DISCLAIMER :
Togashi-Sensei
Kurapika Kuroro (for the original fic, she permitted me to translate it)
PAIRING :
Absolutely KuroPika^^
SUMMARY :
Kurapika was drunk and accidentally barged in to Kuroro's room. They had done something that enemies were not supposed to do. And after that fateful day, destiny seemed to cross their paths every now and then.
WARNING :
FemKura. An Indonesian version for Nothingness by Kurapika Kuroro. Various rated, but it's rated T for this chapter. Aku mengikuti author fic asli yang menempatkannya di rated T. Tapi aku janji akan memberi peringatan kalau isinya Semi M atau M. I hope it's alright ;)
A/N :
Ok, special for the Indonesian readers!^O^
This is one of my favorite stories list. Mungkin terlihat full of lust, tapi sebenarnya ini cerita yang indah with full of love too.
Warning tambahan : kamu akan sering blushing membaca cerita ini =^v^= termasuk aku yang nerjemahinnya!
Happy reading^^
.
.
.
CHAPTER 1 : THE BEGINNING
Kurapika's POV
Malam ini begitu dingin, sepi…dan aku mabuk.

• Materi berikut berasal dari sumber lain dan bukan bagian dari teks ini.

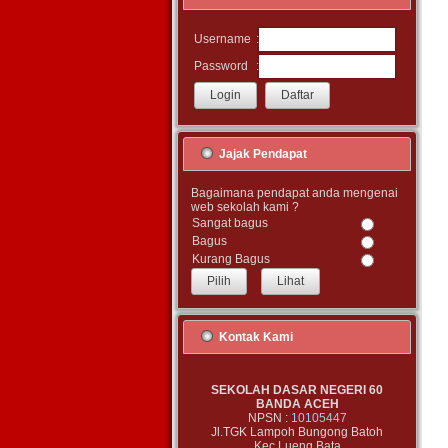
:
Username
:
Password
Jajak Pendapat
Bagaimana pendapat anda mengenai
web sekolah kami ?
Sangat bagus
Bagus
Kurang Bagus
Lihat
Kontak Kami
SEKOLAH DASAR NEGERI 60
BANDA ACEH
NPSN :
10105447
Jl.TGK Lampoh Bungong Batoh
Kec.Lueng Bata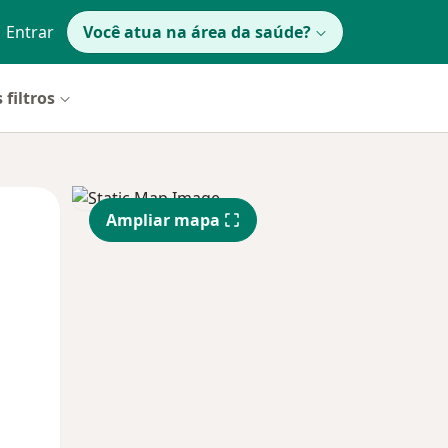
Entrar
Você atua na área da saúde?
 filtros
Segunda-feira
Ter,
Qua
Ampliar mapa
10 Ago
11 Ago
12 Ago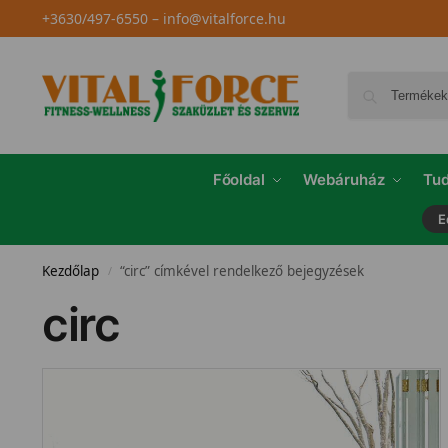
+3630/497-6550
–
info@vitalforce.hu
Főoldal
Webáruház
Tud
E
Kezdőlap
“circ” címkével rendelkező bejegyzések
/
circ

Dapatkah seseorang menjelaskan padaku, siapa yang telah membuatku berada dalam kondisi seperti ini, di mana aku tidak bisa berjalan dengan benar?
Dari klub malam terkutuk di mana Senritsu dan Bashou membuatku mabuk, aku menyusuri jalan menuju ke apartemenku. Aku memang tidak dapat melihat dengan jelas, namun instingku mengatakan bahwa gedung yang saat ini kumasuki adalah tempat di mana aku tinggal. Aku cegukan berkali-kali dan mencoba menstabilkan langkahku tapi aku gagal.
Para penjaga melihatku dengan penuh perhatian tapi mereka tidak menghampiri untuk menolongku.
Seorang pemuda yang bertugas di lift menatapku khawatir.
"Kau pasti mengalami saat yang sulit Nona," ucapnya lembut.
"Ya-hik! Begitulah," hanya itu yang dapat kukatakan. Aku tak percaya, harga diriku jatuh hanya karena minuman keras!
"Lantai berapa Nona?" ia bertanya padaku.
"Lantai 6," jawabku.
Setibanya di lantai 6, entah hanya karena pandanganku saja, tapi jalan yang kulalui menjadi tidak familiar bagiku. Sial, aku merasa pusing sekali!
Langkahku sempoyongan…dan terimakasih Tuhan aku dapat mencapai kamarku! Aku pun membuka pintunya.
Hei, kenapa tidak terkunci?
Aku cegukan lagi. Saat memasuki kamar, aku melihat seorang pria berambut hitam yang tertegun melihat kehadiranku.
Hei, ini kamarku 'kan?
Kurasa aku berhalusinasi lagi jadi aku melangkah mendekati tempat tidur, membuka baju khas sukuku hingga hanya mengenakan atasan tanpa lengan dan celana panjang.
Uhh…akhirnya aku bisa tidur juga!
Aku langsung berbaring di tempat tidur itu.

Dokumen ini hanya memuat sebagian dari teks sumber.